Baron Schwartz giving an Epic Talk on Benchmarking

Baron Schwartz giving an Epic Talk on Benchmarking

June 26, 2012 0 By Tad Reeves

Baron Schwartz from Percona gave an amazing talk on Benchmarking.  As someone who’s always loved reading about benchmarks, but having been pretty terrible at producing them myself, I found this talk fascinating — especially after my recent experience with attempting to run a bunch of inconclusive benchmarks on JBoss 4.2 vs JBoss 5.1 performance.

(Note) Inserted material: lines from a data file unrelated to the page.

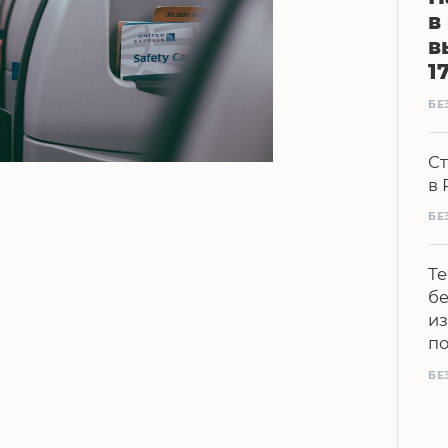
в
в
1
БЕ
Ст
в 
БЕ
Те
бе
из
п
БЕ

Put simply, Baron Schwartz is a benchmarking GOD. Listen to what he says.  Read his blog.  This guy is benchmarking sanity personified.

Bullets from his talk:

  • It’s important to establish goals for a benchmark, reasons why, legend, distribution, response time, etc – not just throughput
  • One needs a lot of info to think clearly about a benchmark
  • Ideal benchmark report:
    • Clear benchmark goals:
      • Validating hardware config (disk / cpu / etc) – see if it matches expectations
      • Compare two systems
      • Checking for regressions
      • Capacity planning (how will it perform at higher load than you have?)
      • Reproduce bad behaviour to solve it
        • Most systems you don’t want to push it as far as it’s max throughput, as at that point you’re beyond its threshhold of “good behaviour”.
      • Stress test to find bottlenecks
    • Get specs:
      • Get specs for CPU, disk, memory, network, including makes/models/etc.
      • SSDs are EXTREMELY tricky to benchmark
      • Versions of all software
      • RAID controller / filesystem
      • Disk queue scheduler –
        • a lot of Linux defaults have tons of desktop software shoved in there.  CFQ is standard disk scheduler (desktop – perf sucks) instead of noop or others
      • Generate some plots to summarize
    • Better Aggregate Measurement:
      • Average / Percentiles
      • Observation duration
      • 95th percentile = you can throw away the worst 1/20 of your day.  Means  you can throw away more than an hour of data per day.  I.e. your system can be rock bottom performing for an hour a day.  Not so good for establishing an SLA or SLO (objective).
      • Scatter graphs can be much more telling than a single point – as you can see if your performance is all over the map or if it returns a stable figure.   i.e. SSDs have performance all over the map, and have very different performance characteristics when empty / full or at start/end of the benchmark.
    • Performance:
      • Two metrics:  Thoughput and Response time (tasks per time or time per task)
      • They are not reciprocals
      • Resource consumption is NOT a good measure of performance – i.e. CPU% / Load Avg / etc.  These are indicators.  They are not the goal.
      • Be very careful with tools that report utilization.  At 100% utilization many systems are not actually saturated.
      • try ptdiskstats from perconia
    • What is a system’s actual capacity?
      • Max throughput at max achievable concurrency while being given acceptable performance (response time).
    • Recap:
      • Most benchmarks reveal little
    • if 1/20 is serialized, you’ll never get more than a 20x speedup from going parallel.
    • Isolating bottlenecks or iteratively optimizing them is one way – but don’t optimize things that don’t matter.  Don’t try to optimize little things.
    • Little’s law:  concurrency = throughput * response time
      • This holds regardless of queuing, arrival rate distribution, response time distribution, etc.
    • Utilization law:
      • Utilization = service time * throughput